Onwards & Upwards
We were caught in such a problematic and expensive situation. On one hand it made logical sense to sell Troskala three years ago and claim back some of the money we had invested into her, but on the other hand we could not cut the emotional ties we both shared and on the final day of closing a deal to a Canadian who wanted to buy her we pulled out.
Troskala provided us with the dream of escape, she gave us the possibility of sailing to far away horizons. For that dream we have paid heavily in marina fees over the past three years not to mention the cost to re-fit her ready for another ten years of sailing.
Although I managed to perform basic maintenance over the three years of her being on the hard I was unable to give her the full attention she deserved and she quickly deteriorated in the Caribbean sun. In hind-sight I should have paid to have her professionally covered to try and protect her from the harsh sun and 30*C+ temperatures.
We found that after three years all of the upholstery and curtains had perished. I only had to touch one of the curtains for them to fall apart in front of me. Our beautifully varnished interior also took a hit and faded in most areas internally and our external varnish no longer existed. The cost to rectify the upholstery has reached $3,700 and the varnish $4,000. We could have protected ourselves from these costs better if we had hade her covered.

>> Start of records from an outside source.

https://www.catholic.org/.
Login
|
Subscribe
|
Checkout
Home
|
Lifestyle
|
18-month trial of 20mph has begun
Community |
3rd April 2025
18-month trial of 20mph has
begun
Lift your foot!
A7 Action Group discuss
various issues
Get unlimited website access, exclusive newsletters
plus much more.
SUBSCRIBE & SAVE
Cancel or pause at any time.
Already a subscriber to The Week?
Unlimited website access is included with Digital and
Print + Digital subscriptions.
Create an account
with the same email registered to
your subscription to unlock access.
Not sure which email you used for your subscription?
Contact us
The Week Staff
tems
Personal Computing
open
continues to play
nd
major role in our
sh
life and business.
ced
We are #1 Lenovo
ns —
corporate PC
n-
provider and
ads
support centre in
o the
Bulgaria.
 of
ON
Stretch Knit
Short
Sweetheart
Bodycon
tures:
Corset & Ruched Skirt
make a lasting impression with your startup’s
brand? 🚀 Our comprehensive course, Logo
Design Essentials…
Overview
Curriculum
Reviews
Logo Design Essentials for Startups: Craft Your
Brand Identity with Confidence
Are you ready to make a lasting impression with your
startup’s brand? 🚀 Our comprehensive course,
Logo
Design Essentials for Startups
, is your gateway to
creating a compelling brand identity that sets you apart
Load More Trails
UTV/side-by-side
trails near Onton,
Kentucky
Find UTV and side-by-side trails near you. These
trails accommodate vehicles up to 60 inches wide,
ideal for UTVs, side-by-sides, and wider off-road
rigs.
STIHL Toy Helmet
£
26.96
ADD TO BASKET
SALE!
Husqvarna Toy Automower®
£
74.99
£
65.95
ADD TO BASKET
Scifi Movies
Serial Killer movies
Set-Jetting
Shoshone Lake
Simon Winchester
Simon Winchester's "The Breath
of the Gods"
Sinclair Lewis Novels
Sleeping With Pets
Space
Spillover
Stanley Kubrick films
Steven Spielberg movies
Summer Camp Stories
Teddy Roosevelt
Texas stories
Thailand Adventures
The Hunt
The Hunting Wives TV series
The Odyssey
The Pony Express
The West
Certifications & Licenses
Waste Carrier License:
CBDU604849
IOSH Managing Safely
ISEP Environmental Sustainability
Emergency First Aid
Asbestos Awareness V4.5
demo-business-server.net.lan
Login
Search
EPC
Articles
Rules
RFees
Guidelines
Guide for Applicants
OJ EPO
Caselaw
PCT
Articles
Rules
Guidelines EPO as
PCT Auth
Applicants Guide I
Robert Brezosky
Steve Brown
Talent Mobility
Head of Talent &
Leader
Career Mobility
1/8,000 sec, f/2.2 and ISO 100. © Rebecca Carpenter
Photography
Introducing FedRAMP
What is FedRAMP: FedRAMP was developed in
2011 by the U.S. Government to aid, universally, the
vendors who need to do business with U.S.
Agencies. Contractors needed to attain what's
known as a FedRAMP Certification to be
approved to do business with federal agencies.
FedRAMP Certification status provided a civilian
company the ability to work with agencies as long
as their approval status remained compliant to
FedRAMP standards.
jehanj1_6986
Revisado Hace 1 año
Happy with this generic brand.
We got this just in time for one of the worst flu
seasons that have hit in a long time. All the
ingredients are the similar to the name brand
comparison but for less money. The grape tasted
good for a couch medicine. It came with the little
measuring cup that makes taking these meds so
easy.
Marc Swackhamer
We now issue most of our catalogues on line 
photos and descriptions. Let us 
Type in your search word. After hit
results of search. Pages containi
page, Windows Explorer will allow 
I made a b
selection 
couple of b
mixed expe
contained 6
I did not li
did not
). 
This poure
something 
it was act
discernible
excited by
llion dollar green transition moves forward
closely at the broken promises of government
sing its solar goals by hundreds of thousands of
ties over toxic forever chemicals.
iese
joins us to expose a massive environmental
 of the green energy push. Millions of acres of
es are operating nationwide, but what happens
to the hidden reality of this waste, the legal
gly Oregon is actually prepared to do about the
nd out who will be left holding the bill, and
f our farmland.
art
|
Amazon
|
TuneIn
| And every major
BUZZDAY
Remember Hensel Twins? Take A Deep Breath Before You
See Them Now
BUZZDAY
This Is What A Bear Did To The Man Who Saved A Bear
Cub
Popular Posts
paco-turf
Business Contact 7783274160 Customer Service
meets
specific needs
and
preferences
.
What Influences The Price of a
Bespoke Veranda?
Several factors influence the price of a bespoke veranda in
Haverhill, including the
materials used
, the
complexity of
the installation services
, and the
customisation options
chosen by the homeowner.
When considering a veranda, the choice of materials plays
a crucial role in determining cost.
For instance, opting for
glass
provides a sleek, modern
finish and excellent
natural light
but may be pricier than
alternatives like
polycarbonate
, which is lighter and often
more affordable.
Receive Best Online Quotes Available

We are now coming to terms with the expense of a yacht. I don’t think you ever truly realize how expensive it is to run a yacht even a small one at that. But we had no choice and we both knew we did not want to sell her. It was time for a new adventure; a chance to pass my Ocean Practical exam, a chance of a new career on a new island and the only vessel I wanted to begin this journey on was Troskala.
Improvements were needed. We had managed to put away some money and I was happy to spend some of it upgrading Troskala for the next ten years. I say ‘I’ as I believe Carlotta would spend the money on better things than a boat. Anyway, it was clear she needed some attention and this was the time to get some things completed that we had failed to complete before leaving London.
It is always a good idea to compromise in any relationship and when it comes to a boat Carlotta had to have an input in the improvements we were about to undertake. All work on Troskala has been carried out by Work Bench Virgin Gorda. At the moment we have to say the quality of their work is outstanding.
Carlotta decided that we needed a fridge, so this was the first upgrade. We have now installed a top-loading, keel cooled Penguin fridge. This is not a bad idea and something we really needed whilst in the Caribbean and it will make food on passages easier.
My big change was to finally remove the old fuel tank, check it, clean it and re-fit, but this time with a fuel gauge. I decided to have all windows removed, cleaned, resealed and re-fitted as most of them had started leaking and all the sealant had perished in the heat.
I decided to replace all the electrics onboard. We were still running Troskala with her original wiring and after over thirty years it was time to have a full refit. I have had installed LED lighting throughout Troskala and have installed extra lights in the heads, engine bay and lazerette. We have installed additional 12V sockets near the navigation table and fans to cool the forward cabin and saloon down. I decided to replace all our instruments and have to moved to a full set of Raymarine navigational aids, which consist of a chart plotter and two multifunctional display. (photos to come). All transducers were replaced at the same time.
We have upgraded our Rutland wind generator from the 913 to the 914i, as the bearings had failed on our precious one and it cost nearly more the replace them here than buy a new one.
I had our engine mounts replaced. This was not a necessity but more of a safety procedure. One of the mounts was beginning to look slightly worst for ware and it is not something I want to have to think about in bad weather on our passage.
I have replaced our old fuel filter with a racor filter and water separator. I hated the old CAD296 filter and I am pleased with the new one and its ease of use.
We have fitted an electric bilge pump to supplement our manual one. This is something I always wanted but never managed to get round too, so this was a good time to get one installed.
I have had all my seacocks replaced. I had installed DZR’s three years ago and all of these had started to show signs of corrosion. I decided to install Marelon plastic seacocks through out Troskala. I have become used to these seacocks as they have been installed on the past two yachts I have worked on and I am now more than happy in taking one apart blindfolded.
We have ordered a new light-weight spinnaker pole, which arrives this Wednesday. Those of you who have read a previous blogs can probably remember the amout of curing associated with our current pole.
That is about it. It goes without saying that within the next couple of weeks Trosksla should be polished and her bottom painted. I believe she will look and feel like a new boat. There is only two weeks to have her completed before we start her sea trials so the stress is mounting and my faith lies with Work Bench BVI.
I will try to keep you all posted on the progress and I look forward to sending you photos of some of our new kit.
P.S. My gratefulness goes to Antonio Alvarez who has kindly offered us a new SSB radio in exchange for a day sail on Troskala. Words cannot express our gratitude to you and your family.